The statutory test requires a determination of whether “the value of all land to which the corporation is entitled” relevantly is 60 per cent or more of the value of all property to which it is entitled. Nothing in the text requires that the land be valued as it was the only property to which the company was entitled. The comparison between land to which the corporation is entitled and all property to which it is entitled rather requires that the land be considered as part of all property in the corporation.
Now, the contrary simply comes from overworking the Spencer assumption which applies to a different statutory context, namely, where one is solely valuing an asset for the purposes in that case and in most other cases of determining a resumption approach. Valuation of course cannot be divorced from the statute to which it is directed, for example here, the amendment which was made to section 33(1)(c) to exclude information shows that one is not dealing here with some process of valuation divorced from a statute. It is quintessentially tied up with the statutory context and we ‑ ‑ ‑
GORDON J: Is that consistent with the way in which the Act defines the valuation or requires you to consider the valuation?
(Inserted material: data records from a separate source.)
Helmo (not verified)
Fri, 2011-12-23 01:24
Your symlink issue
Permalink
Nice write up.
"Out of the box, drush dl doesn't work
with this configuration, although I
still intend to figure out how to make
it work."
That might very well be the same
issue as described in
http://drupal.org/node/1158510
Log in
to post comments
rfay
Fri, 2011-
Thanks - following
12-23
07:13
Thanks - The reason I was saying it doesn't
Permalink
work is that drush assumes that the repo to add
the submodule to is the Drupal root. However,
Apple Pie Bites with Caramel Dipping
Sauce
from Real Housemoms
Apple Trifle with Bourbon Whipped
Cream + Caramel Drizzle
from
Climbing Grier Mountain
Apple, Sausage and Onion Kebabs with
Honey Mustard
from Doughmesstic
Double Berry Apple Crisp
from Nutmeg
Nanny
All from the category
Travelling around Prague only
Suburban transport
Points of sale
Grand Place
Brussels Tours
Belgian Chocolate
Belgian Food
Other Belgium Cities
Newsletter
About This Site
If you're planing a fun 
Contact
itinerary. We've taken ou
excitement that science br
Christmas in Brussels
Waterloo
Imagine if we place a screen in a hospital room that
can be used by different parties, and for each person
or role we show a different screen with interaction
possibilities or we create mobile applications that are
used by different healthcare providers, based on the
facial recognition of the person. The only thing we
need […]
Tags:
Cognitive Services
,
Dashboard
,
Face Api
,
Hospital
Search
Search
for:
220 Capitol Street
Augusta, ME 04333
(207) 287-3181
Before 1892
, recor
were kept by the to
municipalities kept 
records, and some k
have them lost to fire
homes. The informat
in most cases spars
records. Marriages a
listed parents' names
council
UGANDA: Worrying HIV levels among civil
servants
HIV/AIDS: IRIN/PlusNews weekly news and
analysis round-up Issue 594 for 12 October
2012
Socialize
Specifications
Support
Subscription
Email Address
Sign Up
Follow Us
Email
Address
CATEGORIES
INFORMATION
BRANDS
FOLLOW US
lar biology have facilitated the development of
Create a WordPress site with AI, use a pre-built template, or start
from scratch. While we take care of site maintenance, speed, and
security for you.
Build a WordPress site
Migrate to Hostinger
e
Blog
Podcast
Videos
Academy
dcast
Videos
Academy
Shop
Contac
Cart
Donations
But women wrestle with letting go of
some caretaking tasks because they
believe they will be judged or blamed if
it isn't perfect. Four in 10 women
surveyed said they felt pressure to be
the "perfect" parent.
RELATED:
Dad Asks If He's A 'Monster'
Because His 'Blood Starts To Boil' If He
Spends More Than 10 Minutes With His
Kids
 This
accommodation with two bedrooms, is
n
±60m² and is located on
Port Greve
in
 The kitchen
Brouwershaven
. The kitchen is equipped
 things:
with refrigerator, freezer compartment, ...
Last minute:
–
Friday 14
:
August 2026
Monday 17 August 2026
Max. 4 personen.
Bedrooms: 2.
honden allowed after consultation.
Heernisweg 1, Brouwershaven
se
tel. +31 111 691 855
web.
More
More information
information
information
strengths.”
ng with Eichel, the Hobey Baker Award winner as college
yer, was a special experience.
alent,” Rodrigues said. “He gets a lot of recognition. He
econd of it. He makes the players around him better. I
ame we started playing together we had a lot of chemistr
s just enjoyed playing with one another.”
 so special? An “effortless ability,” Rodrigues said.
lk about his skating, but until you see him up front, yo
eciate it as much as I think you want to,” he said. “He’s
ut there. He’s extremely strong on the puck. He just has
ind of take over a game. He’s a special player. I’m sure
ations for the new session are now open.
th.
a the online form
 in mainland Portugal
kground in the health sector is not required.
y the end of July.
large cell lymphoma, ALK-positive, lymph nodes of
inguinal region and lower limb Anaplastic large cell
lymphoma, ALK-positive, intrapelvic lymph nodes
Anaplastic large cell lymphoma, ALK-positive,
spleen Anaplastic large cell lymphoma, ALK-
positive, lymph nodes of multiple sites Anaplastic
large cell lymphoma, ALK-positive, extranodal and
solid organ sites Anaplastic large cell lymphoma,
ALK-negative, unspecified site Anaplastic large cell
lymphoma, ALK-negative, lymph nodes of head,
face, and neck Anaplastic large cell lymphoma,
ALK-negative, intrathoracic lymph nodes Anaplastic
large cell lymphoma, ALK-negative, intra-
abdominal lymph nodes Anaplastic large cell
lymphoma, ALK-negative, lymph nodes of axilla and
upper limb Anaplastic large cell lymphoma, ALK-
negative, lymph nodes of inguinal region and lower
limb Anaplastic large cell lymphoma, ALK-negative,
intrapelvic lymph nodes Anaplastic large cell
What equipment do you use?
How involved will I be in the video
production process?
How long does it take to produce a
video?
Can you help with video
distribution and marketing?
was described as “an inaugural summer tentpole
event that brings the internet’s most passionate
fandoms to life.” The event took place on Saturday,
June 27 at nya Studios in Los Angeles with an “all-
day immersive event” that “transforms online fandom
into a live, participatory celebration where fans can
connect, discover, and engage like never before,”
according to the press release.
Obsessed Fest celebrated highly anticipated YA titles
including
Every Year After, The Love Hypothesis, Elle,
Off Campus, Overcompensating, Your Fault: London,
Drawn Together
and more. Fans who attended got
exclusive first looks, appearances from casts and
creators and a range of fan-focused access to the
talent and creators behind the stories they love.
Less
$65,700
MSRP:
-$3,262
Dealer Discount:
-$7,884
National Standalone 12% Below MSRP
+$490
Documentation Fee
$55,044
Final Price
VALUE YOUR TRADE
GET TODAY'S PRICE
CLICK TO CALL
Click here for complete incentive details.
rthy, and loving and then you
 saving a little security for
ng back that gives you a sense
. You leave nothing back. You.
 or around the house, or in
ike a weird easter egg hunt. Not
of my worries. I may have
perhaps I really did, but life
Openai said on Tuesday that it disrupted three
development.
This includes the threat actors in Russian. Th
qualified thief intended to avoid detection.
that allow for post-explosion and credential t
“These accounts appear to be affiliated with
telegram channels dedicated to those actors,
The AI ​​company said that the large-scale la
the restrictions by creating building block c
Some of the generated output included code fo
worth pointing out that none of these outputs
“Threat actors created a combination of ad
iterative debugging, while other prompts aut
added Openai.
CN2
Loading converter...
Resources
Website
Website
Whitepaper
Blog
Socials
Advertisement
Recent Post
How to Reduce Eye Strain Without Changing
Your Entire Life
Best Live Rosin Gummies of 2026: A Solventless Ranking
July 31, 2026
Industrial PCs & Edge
MR HUTLEY: We would submit yes, your Honour. There is nothing in the legislation which they – the requirement is the requirement which exists in ATI(2), and it is repetition of “all the land” and “all the property”. Otherwise one can get into quite odd situations in transpiring ‑ before the amendment to bring in 33(1)(c) you had the absurd possibility that the land had to be treated as being sold without the information but the company was sold with the information, which obviously bore upon the real value which would be attributed to the land by any incoming purchaser.
GORDON J: Is that the same as akin to part of “going concern” value?
MR HUTLEY: Similar sorts of concept I think, your Honour, and that is really what the Full Court was saying. You cannot treat this valuation as some sort of isolated exercise and that, of course, is what ‑ ‑ ‑
GORDON J: Because that is not goodwill.
MR HUTLEY: No. That is what the Tribunal was referring to at trial and of course there was no goodwill built into the cash flow DCF. The only goodwill which could come out of the DCF cash flow was that which was produced by the restoration method itself because all other goodwill was outside the cash flow, as I have sought to make clear.
That is what led to the absurdity that the Full Court was confronted – the Court of Appeal was confronted by is that we have gone even further than the $6.5 billion worth of unattributable goodwill. We now have to bring to account the restoration method, and I will take you to the figures in relation to that. So that is one way it got down to the land was worth about less than a third of the value of this company which was, in our respectful submission, ridiculous.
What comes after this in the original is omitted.